In a series of stories in the coming months, USA TODAY will
 explore the human and financial costs that the country pays for not caring
 more about the 10 million Americans with serious mental illness
Karen Kelley knows those costs well, resorting to desperate
 measures to find care.
Kelley, 55, has battled depression for 15 years. Two years ago,
 she says, the disease threatened to pull her under.
"I was in a very dark place and could not see the way
 out," says Kelley, a mother of three adult children who lives in
 Burlington, Vt. "I just felt like I was letting everybody down around me,
 and I was never going to get better. It's like being in a tunnel that's
 encased in with black, and you can't see the way you came in or the way out,
 and you're all alone."
Kelley felt hopeless, as if the world would be a better place
 without her. Her psychiatrist tried to have Kelley admitted to a hospital but
 was told there were no available psychiatric beds. Not in the city. Not in the
 entire state.
“I was in a very dark place and
 could not see the way out”
KAREN KELLEY
A year earlier, Tropical Storm Irene had barreled through New
 England, inundating Vermont's only psychiatric hospital with 8 feet ofwater,
 scattering its mentally ill patients across the state. The flood closed the
 aged hospital for good, and Vermont has yet to open a new state psychiatric
 facility.
Kelley has attempted suicide several times. Her husband and
 daughter, afraid that she would hurt herself again, took turns staying with
 her most of the time.
Kelley says she didn't really want to die, but she realized
 there was only one way to get into a hospital.
Karen Kelley finishes up making cornbread to go along with
 some corn chowder at her Burlington home.
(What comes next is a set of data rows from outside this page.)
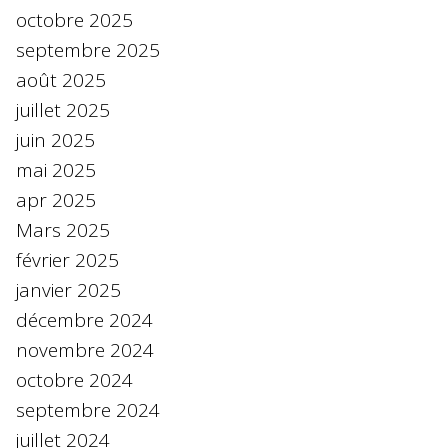
octobre 2025
septembre 2025
août 2025
juillet 2025
juin 2025
mai 2025
apr 2025
Mars 2025
février 2025
janvier 2025
décembre 2024
novembre 2024
octobre 2024
septembre 2024
juillet 2024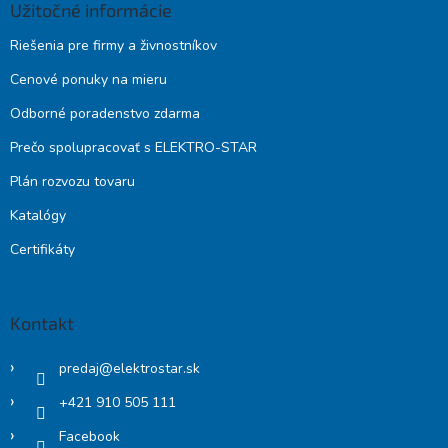
Užitočné informácie
Riešenia pre firmy a živnostníkov
Cenové ponuky na mieru
Odborné poradenstvo zdarma
Prečo spolupracovať s ELEKTRO-STAR
Plán rozvozu tovaru
Katalógy
Certifikáty
Kontakt
predaj
@
elektrostar.sk
+421 910 505 111
Facebook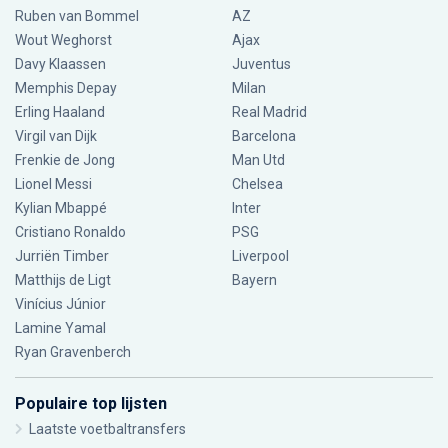
Ruben van Bommel
AZ
Wout Weghorst
Ajax
Davy Klaassen
Juventus
Memphis Depay
Milan
Erling Haaland
Real Madrid
Virgil van Dijk
Barcelona
Frenkie de Jong
Man Utd
Lionel Messi
Chelsea
Kylian Mbappé
Inter
Cristiano Ronaldo
PSG
Jurriën Timber
Liverpool
Matthijs de Ligt
Bayern
Vinícius Júnior
Lamine Yamal
Ryan Gravenberch
Populaire top lijsten
Laatste voetbaltransfers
(Photo: Ryan Mercer for USA TODAY)
She swallowed an entire bottle of pills, walked into the next
 room and told her husband, "Now they will have to admit me."
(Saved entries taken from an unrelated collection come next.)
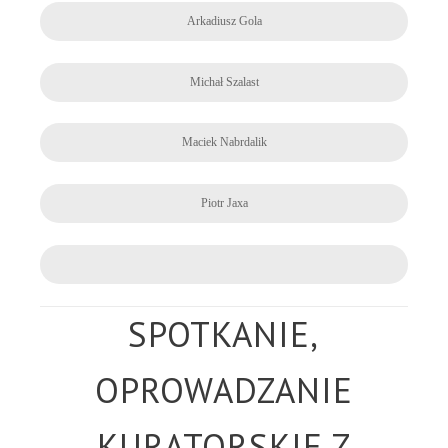
Arkadiusz Gola
Michał Szalast
Maciek Nabrdalik
Piotr Jaxa
SPOTKANIE,
OPROWADZANIE
KURATORSKIE Z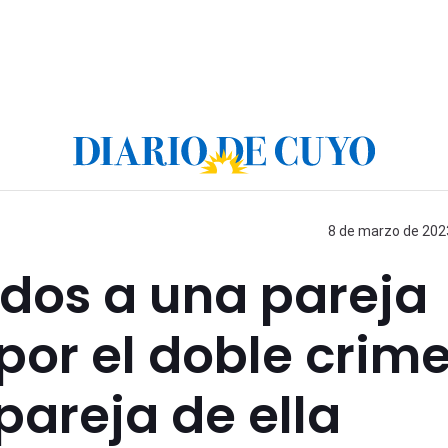
8 de marzo de 2023
ados a una pareja
por el doble crim
pareja de ella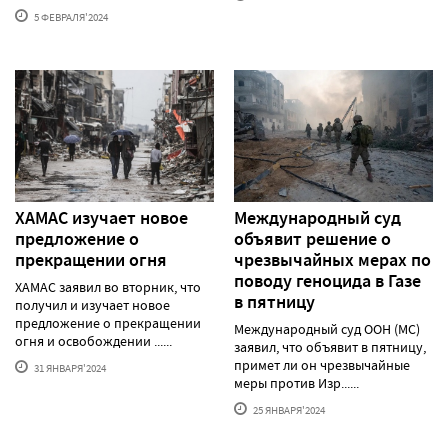
5 ФЕВРАЛЯ'2024
ХАМАС изучает новое
Международный суд
предложение о
объявит решение о
прекращении огня
чрезвычайных мерах по
поводу геноцида в Газе
ХАМАС заявил во вторник, что
в пятницу
получил и изучает новое
предложение о прекращении
Международный суд ООН (МС)
огня и освобождении ......
заявил, что объявит в пятницу,
примет ли он чрезвычайные
31 ЯНВАРЯ'2024
меры против Изр......
25 ЯНВАРЯ'2024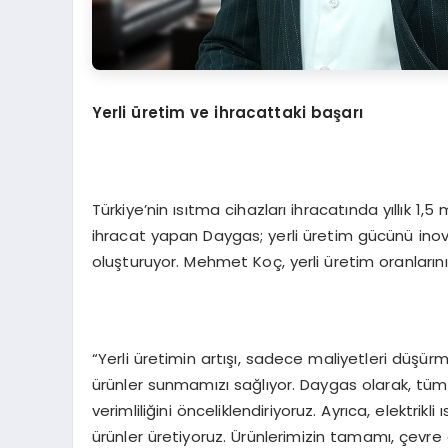
Yerli üretim ve ihracattaki başarı
Türkiye’nin ısıtma cihazları ihracatında yıllık 1,
ihracat yapan Daygas; yerli üretim gücünü ino
oluşturuyor. Mehmet Koç, yerli üretim oranlarını
“Yerli üretimin artışı, sadece maliyetleri düşü
ürünler sunmamızı sağlıyor. Daygas olarak, tüm 
verimliliğini önceliklendiriyoruz. Ayrıca, elektrikli
ürünler üretiyoruz. Ürünlerimizin tamamı, çevre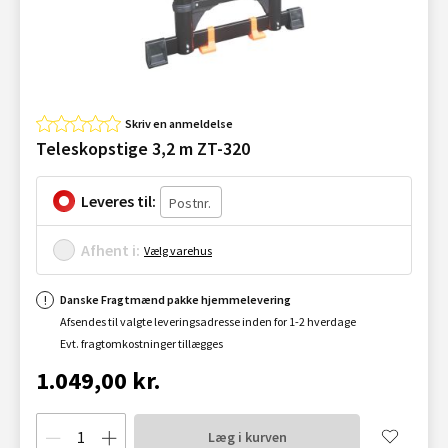
Skriv en anmeldelse
Teleskopstige 3,2 m ZT-320
Leveres til:
Afhent i:
Vælg varehus
Danske Fragtmænd pakke hjemmelevering
Afsendes til valgte leveringsadresse inden for 1-2 hverdage
Evt. fragtomkostninger tillægges
1.049,00 kr.
Læg i kurven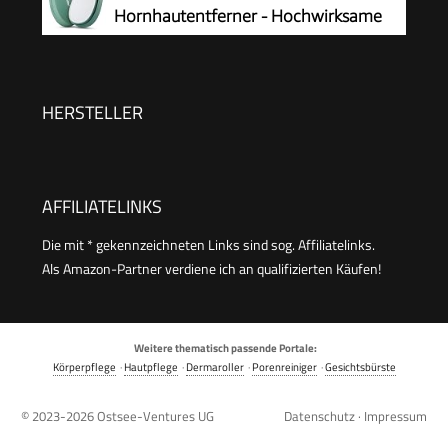
Hornhautentferner - Hochwirksame
Hornhautfeile für samtweiche Füsse -
Professionelle Fußpflege sicher & schnell Zur
Hornhautentfernung auf nassen und trockenen
HERSTELLER
Füßen
AFFILIATELINKS
Die mit * gekennzeichneten Links sind sog. Affiliatelinks.
Als Amazon-Partner verdiene ich an qualifizierten Käufen!
Weitere thematisch passende Portale:
Körperpflege
·
Hautpflege
·
Dermaroller
·
Porenreiniger
·
Gesichtsbürste
© 2023-2026
Ostsee-Ventures UG
Datenschutz
·
Impressum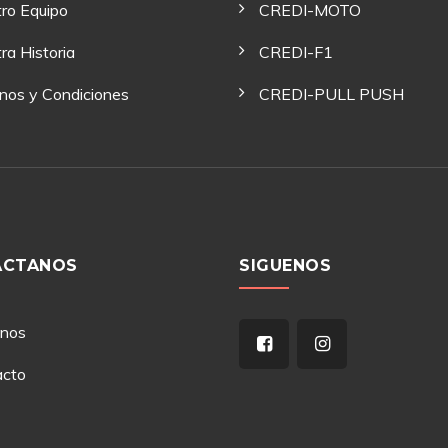
ro Equipo
CREDI-MOTO
ra Historia
CREDI-F1
nos y Condiciones
CREDI-PULL PUSH
ACTANOS
SIGUENOS
anos
acto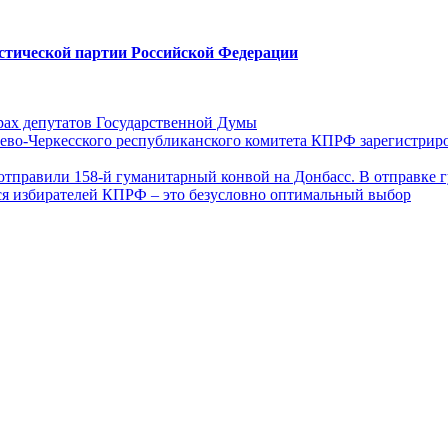
стической партии Российской Федерации
ах депутатов Государственной Думы
ево-Черкесского республиканского комитета КПРФ зарегистрир
отправили 158-й гуманитарный конвой на Донбасс. В отправке 
ся избирателей КПРФ – это безусловно оптимальный выбор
Patients and their advocates say the country's mental health
 system has been drowning for a long time, not from floodwaters but from
 neglect.
Suicide claims the lives of 38,000 Americans a year — more than
 car accidents, prostate cancer or homicides, according to the Centers for
 Disease Control and Prevention. About 90% of suicides are related to mental
 illness, says Thomas Insel, director of the National Institute of Mental
 Health.
People with mental illness die early for a variety of reasons,
 Insel says. Some are victimized by violence. Others are too sick to take care
 of their health. On average, people with serious mental illness die up to 23
 years sooner than other Americans, giving them a life expectancy on par with
 people in Bangladesh, Insel says.
Many with untreated mental illness are too sick to work. Insel
 notes that 44% of those receiving federal disability payments have a serious
 mental illness.
“The way we pay for mental
 health today is the most expensive way possible”
THOMAS INSEL, DIRECTOR OF THE NATIONAL
 INSTITUTE OF MENTAL HEALTH
Mental illness costs Americans under 70 more years of healthy
 life than any other illness, Insel says. That's because mental illness, unlike
 cancer or heart disease, is not a disease of aging. It often develops when
 people are in the prime of life, arising during adolescence or young
 adulthood. Left untreated, mental illness can rob people of decades of health.
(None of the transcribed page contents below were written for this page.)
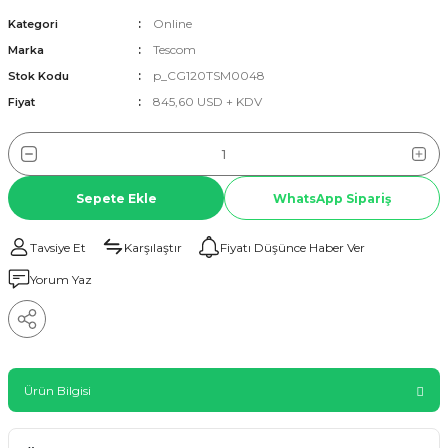
Online
Kategori
Tescom
Marka
p_CG120TSM0048
Stok Kodu
845,60 USD + KDV
Fiyat
Sepete Ekle
WhatsApp Sipariş
Tavsiye Et
Karşılaştır
Fiyatı Düşünce Haber Ver
Yorum Yaz
Ürün Bilgisi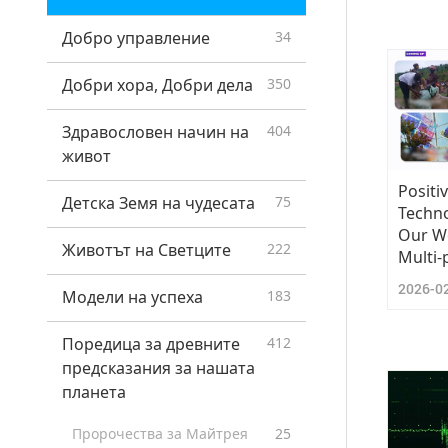
Поздрави за празника
164
Добро управление
34
Важни съобщения
24
Добри хора, Добри дела
350
Здравословен начин на
404
живот
Positi
Детска Земя на чудесата
75
Techn
Our Wo
Животът на Светците
222
Multi-
2026-0
Модели на успеха
183
Поредица за древните
412
предсказания за нашата
планета
Пророчества за Майтрея
25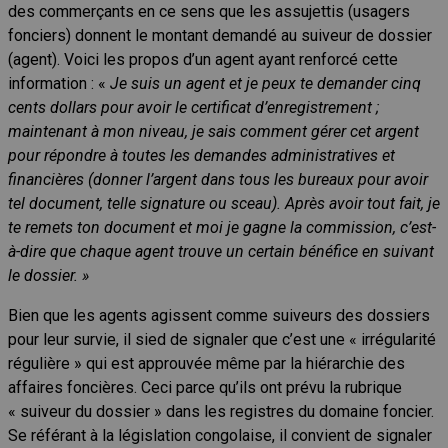
des commerçants en ce sens que les assujettis (usagers
fonciers) donnent le montant demandé au suiveur de dossier
(agent). Voici les propos d’un agent ayant renforcé cette
information : «
Je suis un agent et je peux te demander cinq
cents dollars pour avoir le certificat d’enregistrement ;
maintenant à mon niveau, je sais comment gérer cet argent
pour répondre à toutes les demandes administratives et
financières (donner l’argent dans tous les bureaux pour avoir
tel document, telle signature ou sceau). Après avoir tout fait, je
te remets ton document et moi je gagne la commission, c’est-
à-dire que chaque agent trouve un certain bénéfice en suivant
le dossier. »
Bien que les agents agissent comme suiveurs des dossiers
pour leur survie, il sied de signaler que c’est une « irrégularité
régulière » qui est approuvée même par la hiérarchie des
affaires foncières. Ceci parce qu’ils ont prévu la rubrique
« suiveur du dossier » dans les registres du domaine foncier.
Se référant à la législation congolaise, il convient de signaler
Although some may believe mental illness doesn't affect them,
 Insel notes that it costs the country at least $444 billion a year. Only about
 one-third of that total goes to medical care, Insel says. The bulk of the cost
 to society stems from disability payments and lost productivity. That total
 doesn't include caregivers' lost earnings or the tax dollars spent to build
 prisons.
These losses are especially tragic, Insel says, because of
 growing evidence that early intervention can prevent mentally ill people from
 deteriorating, halting what once seemed like an inevitable decline.
"The way we pay for mental health today is the most
 expensive way possible," Insel says. "We don't provide support
 early, so we end up paying for lifelong support."